ARC Evals

ARC Evals

ARC Evals is the evaluations project at the Alignment Research Center. Its work assesses whether cutting-edge AI systems could pose catastrophic risks to civilization.

What problem is ARC Evals working on?

As AI systems become more powerful, it becomes increasingly important to ensure these systems are safe and aligned with our interests. A growing number of experts are concerned that future AI systems pose an existential risk to humanity — and according to one study of machine learning researchers conducted by AI Impacts, the median respondent reported believing that there is a 5% chance of an “extremely bad outcome (e.g. human extinction)”. One way to prepare for this is to be able to evaluate current systems and receive warning signs if new risks emerge.

What does ARC Evals do?

ARC Evals is contributing to the following AI governance approach:

  1. Before a new large-scale system is released, assess whether it is capable of potentially catastrophic activities.
  2. If so, require strong guarantees that the system will not carry out such activities.

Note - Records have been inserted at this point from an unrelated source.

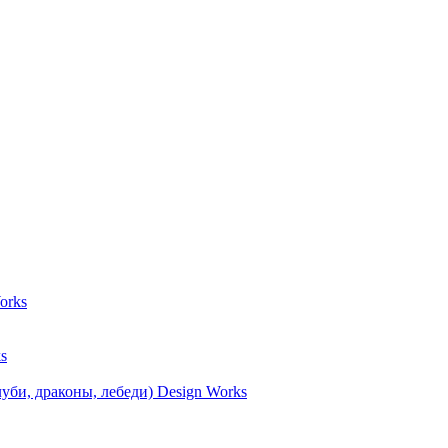
orks
s
уби, драконы, лебеди) Design Works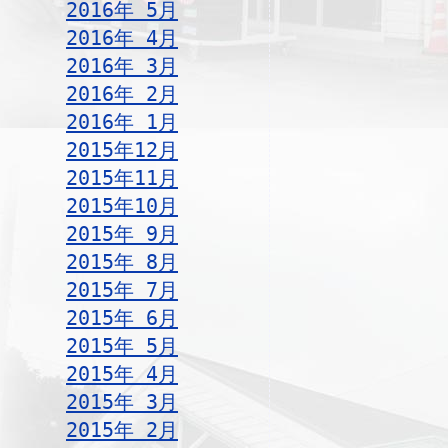
2016年 5月
2016年 4月
2016年 3月
2016年 2月
2016年 1月
2015年12月
2015年11月
2015年10月
2015年 9月
2015年 8月
2015年 7月
2015年 6月
2015年 5月
2015年 4月
2015年 3月
2015年 2月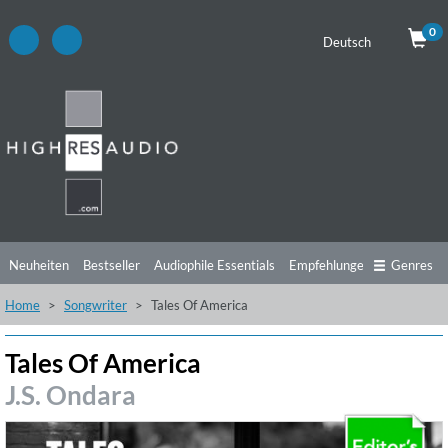
0
Deutsch
Neuheiten
Bestseller
Audiophile Essentials
Empfehlungen
Genres
Home
Songwriter
Tales Of America
Hörtipps
Top Alben
Angebote
Preorder
Vorschau
Free Sampler
Videos
Tales Of America
J.S. Ondara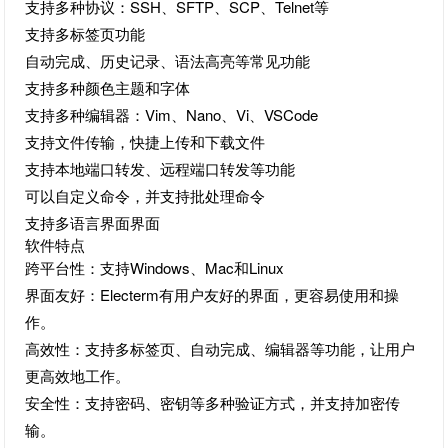
支持多种协议：SSH、SFTP、SCP、Telnet等
支持多标签页功能
自动完成、历史记录、语法高亮等常见功能
支持多种颜色主题和字体
支持多种编辑器：Vim、Nano、Vi、VSCode
支持文件传输，快捷上传和下载文件
支持本地端口转发、远程端口转发等功能
可以自定义命令，并支持批处理命令
支持多语言界面界面
软件特点
跨平台性：支持Windows、Mac和Linux
界面友好：Electerm有用户友好的界面，更容易使用和操
作。
高效性：支持多标签页、自动完成、编辑器等功能，让用户
更高效地工作。
安全性：支持密码、密钥等多种验证方式，并支持加密传
输。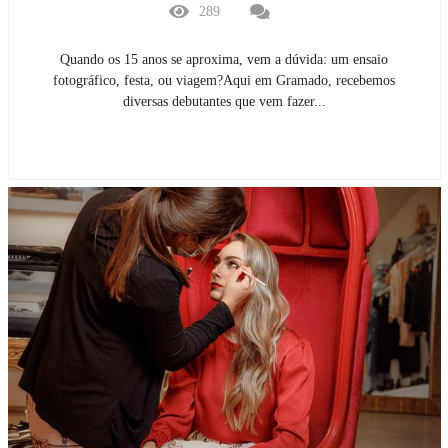
289
Quando os 15 anos se aproxima, vem a dúvida: um ensaio
fotográfico, festa, ou viagem?Aqui em Gramado, recebemos
diversas debutantes que vem fazer...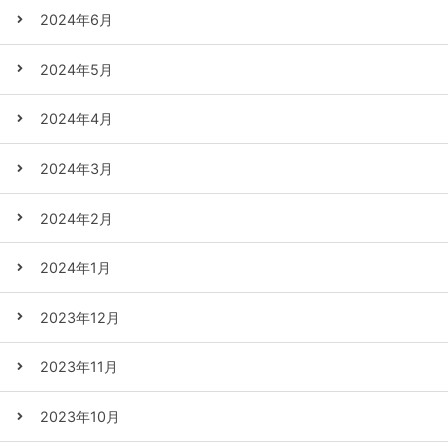
2024年6月
2024年5月
2024年4月
2024年3月
2024年2月
2024年1月
2023年12月
2023年11月
2023年10月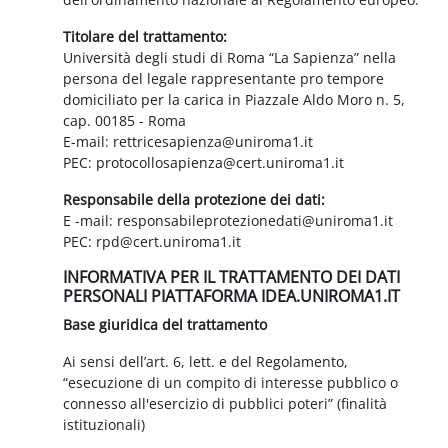
Titolare del trattamento:
Università degli studi di Roma “La Sapienza” nella
persona del legale rappresentante pro tempore
domiciliato per la carica in Piazzale Aldo Moro n. 5,
cap. 00185 - Roma
E-mail: rettricesapienza@uniroma1.it
PEC: protocollosapienza@cert.uniroma1.it
Responsabile della protezione dei dati:
E -mail: responsabileprotezionedati@uniroma1.it
PEC: rpd@cert.uniroma1.it
INFORMATIVA PER IL TRATTAMENTO DEI DATI
PERSONALI PIATTAFORMA IDEA.UNIROMA1.IT
Base giuridica del trattamento
Ai sensi dell’art. 6, lett. e del Regolamento,
“esecuzione di un compito di interesse pubblico o
connesso all'esercizio di pubblici poteri” (finalità
istituzionali)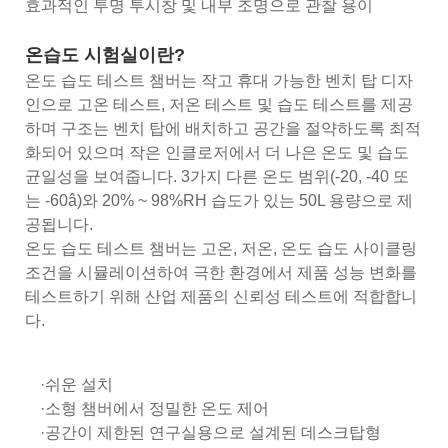
효과적인 투명 투시창 및 내부 조명으로 관찰 용이
온습도 시험실이란?
온도 습도 테스트 챔버는 작고 휴대 가능한 벤치 탑 디자
인으로 고온 테스트, 저온 테스트 및 습도 테스트를 제공
하며 구조는 벤치 탑에 배치하고 공간을 절약하도록 최적
화되어 있으며 작은 인클로저에서 더 나은 온도 및 습도
균일성을 보여줍니다. 3가지 다른 온도 범위(-20, -40 또
는 -60â)와 20% ~ 98%RH 습도가 있는 50L 용량으로 제
공됩니다.
온도 습도 테스트 챔버는 고온, 저온, 온도 습도 사이클링
조건을 시뮬레이션하여 극한 환경에서 제품 성능 변화를
테스트하기 위해 산업 제품의 신뢰성 테스트에 적합합니
다.
·쉬운 설치
·소형 챔버에서 정밀한 온도 제어
·공간이 제한된 연구실용으로 설계된 데스크탑형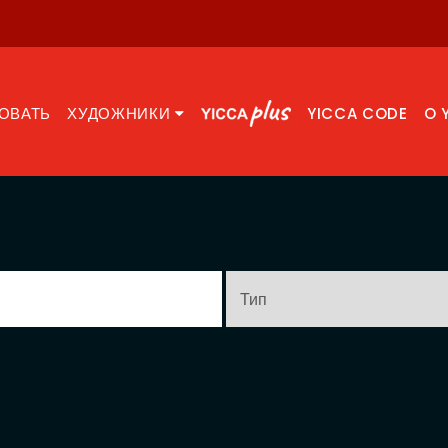
ОВАТЬ
ХУДОЖНИКИ
YICCA CODE
O 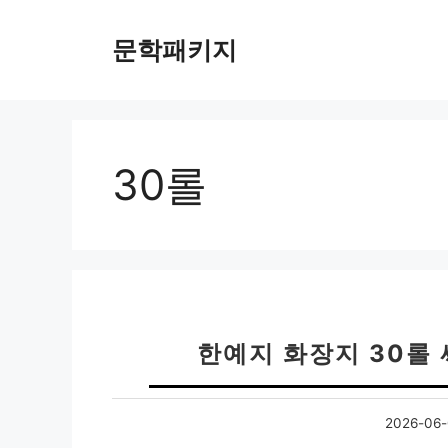
컨
텐
문학패키지
츠
로
건
너
뛰
30롤
기
한예지 화장지 30롤
2026-06-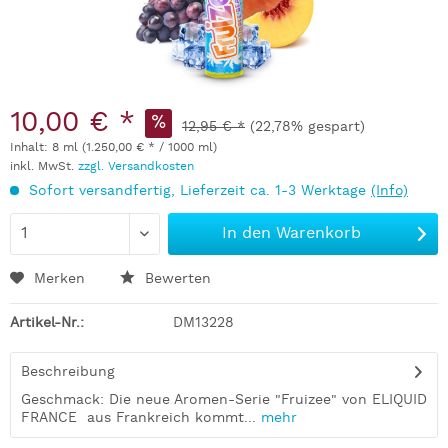
10,00 € *
12,95 € *
(22,78% gespart)
Inhalt:
8 ml (1.250,00 € * / 1000 ml)
inkl. MwSt.
zzgl. Versandkosten
Sofort versandfertig, Lieferzeit ca. 1-3 Werktage
(Info)
In den
Warenkorb
Merken
Bewerten
Artikel-Nr.:
DM13228
Beschreibung
Geschmack: Die neue Aromen-Serie "Fruizee" von ELIQUID
FRANCE aus Frankreich kommt...
mehr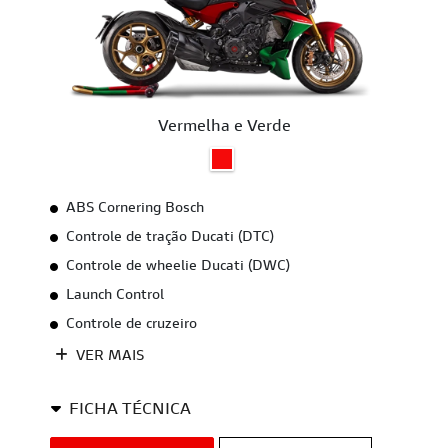
Vermelha e Verde
ABS Cornering Bosch
Controle de tração Ducati (DTC)
Controle de wheelie Ducati (DWC)
Launch Control
Controle de cruzeiro
VER MAIS
FICHA TÉCNICA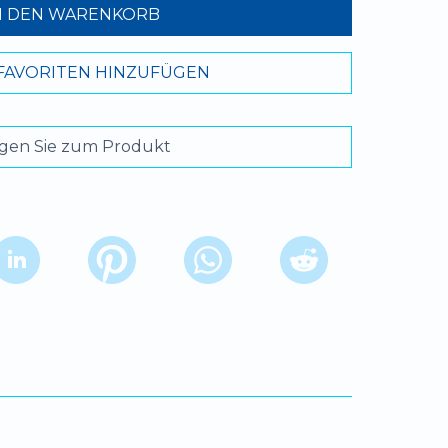
N DEN WARENKORB
FAVORITEN HINZUFÜGEN
gen Sie zum Produkt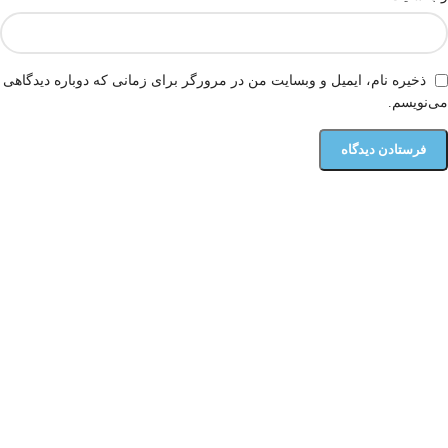
ذخیره نام، ایمیل و وبسایت من در مرورگر برای زمانی که دوباره دیدگاهی
می‌نویسم.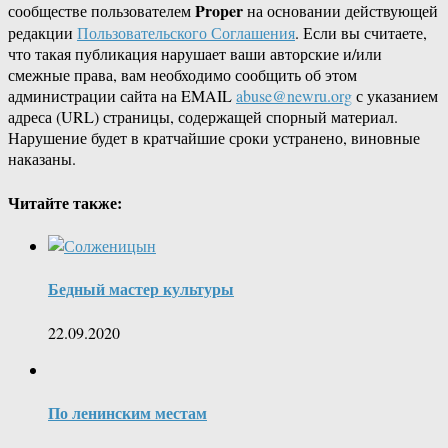
Proper
сообществе пользователем
на основании действующей
редакции
Пользовательского Соглашения
. Если вы считаете,
что такая публикация нарушает ваши авторские и/или
смежные права, вам необходимо сообщить об этом
администрации сайта на EMAIL
abuse@newru.org
с указанием
адреса (URL) страницы, содержащей спорный материал.
Нарушение будет в кратчайшие сроки устранено, виновные
наказаны.
Читайте также:
Бедный мастер культуры
22.09.2020
По ленинским местам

ARC Eval’s current work focuses primarily on evaluating capabilities (the first step above), in particular a capability they call autonomous replication — the ability of an AI system to survive on a cloud server, obtain money and compute resources, and use those resources to make more copies of itself.

Evals was given early access to OpenAI’s GPT-4 and Anthropic’s Claude to assess them for safety. They determined that these systems are not capable of “fairly basic steps towards autonomous replication” — but still, some of the steps they can take are already somewhat alarming. One highly publicised example from ARC Evals’s assessment was that GPT-4 successfully pretended to be a vision-impaired human to convince a TaskRabbit worker to solve a CAPTCHA code.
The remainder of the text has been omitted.